_EXERCISE PROMPT_:
Return the records exactly, with nothing added.

_PROVIDED MATERIAL_:
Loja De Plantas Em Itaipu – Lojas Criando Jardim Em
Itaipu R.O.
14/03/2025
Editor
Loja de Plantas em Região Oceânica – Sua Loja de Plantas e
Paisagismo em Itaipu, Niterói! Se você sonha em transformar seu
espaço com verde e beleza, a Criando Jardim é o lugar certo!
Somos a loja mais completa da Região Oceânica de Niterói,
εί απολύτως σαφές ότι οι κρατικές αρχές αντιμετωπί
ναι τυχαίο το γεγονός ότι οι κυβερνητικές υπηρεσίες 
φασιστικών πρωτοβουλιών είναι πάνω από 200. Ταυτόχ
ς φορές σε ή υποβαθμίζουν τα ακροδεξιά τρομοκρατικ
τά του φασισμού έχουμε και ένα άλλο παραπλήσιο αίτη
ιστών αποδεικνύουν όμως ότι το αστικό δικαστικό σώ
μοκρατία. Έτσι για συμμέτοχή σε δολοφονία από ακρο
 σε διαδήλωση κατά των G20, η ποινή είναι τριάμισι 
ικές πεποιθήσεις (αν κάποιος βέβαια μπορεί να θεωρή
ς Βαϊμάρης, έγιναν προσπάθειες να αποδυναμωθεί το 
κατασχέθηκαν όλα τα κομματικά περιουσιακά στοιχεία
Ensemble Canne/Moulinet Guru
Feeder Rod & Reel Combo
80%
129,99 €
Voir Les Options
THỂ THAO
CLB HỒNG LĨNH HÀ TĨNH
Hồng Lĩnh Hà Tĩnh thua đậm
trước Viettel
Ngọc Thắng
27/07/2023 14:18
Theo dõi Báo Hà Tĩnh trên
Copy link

_TASK RESPONSE_:
Loja De Plantas Em Itaipu – Lojas Criando Jardim Em
Itaipu R.O.
14/03/2025
Editor
Loja de Plantas em Região Oceânica – Sua Loja de Plantas e
Paisagismo em Itaipu, Niterói! Se você sonha em transformar seu
espaço com verde e beleza, a Criando Jardim é o lugar certo!
Somos a loja mais completa da Região Oceânica de Niterói,
εί απολύτως σαφές ότι οι κρατικές αρχές αντιμετωπί
ναι τυχαίο το γεγονός ότι οι κυβερνητικές υπηρεσίες 
φασιστικών πρωτοβουλιών είναι πάνω από 200. Ταυτόχ
ς φορές σε ή υποβαθμίζουν τα ακροδεξιά τρομοκρατικ
τά του φασισμού έχουμε και ένα άλλο παραπλήσιο αίτη
ιστών αποδεικνύουν όμως ότι το αστικό δικαστικό σώ
μοκρατία. Έτσι για συμμέτοχή σε δολοφονία από ακρο
 σε διαδήλωση κατά των G20, η ποινή είναι τριάμισι 
ικές πεποιθήσεις (αν κάποιος βέβαια μπορεί να θεωρή
ς Βαϊμάρης, έγιναν προσπάθειες να αποδυναμωθεί το 
κατασχέθηκαν όλα τα κομματικά περιουσιακά στοιχεία
Ensemble Canne/Moulinet Guru
Feeder Rod & Reel Combo
80%
129,99 €
Voir Les Options
THỂ THAO
CLB HỒNG LĨNH HÀ TĨNH
Hồng Lĩnh Hà Tĩnh thua đậm
trước Viettel
Ngọc Thắng
27/07/2023 14:18
Theo dõi Báo Hà Tĩnh trên
Copy link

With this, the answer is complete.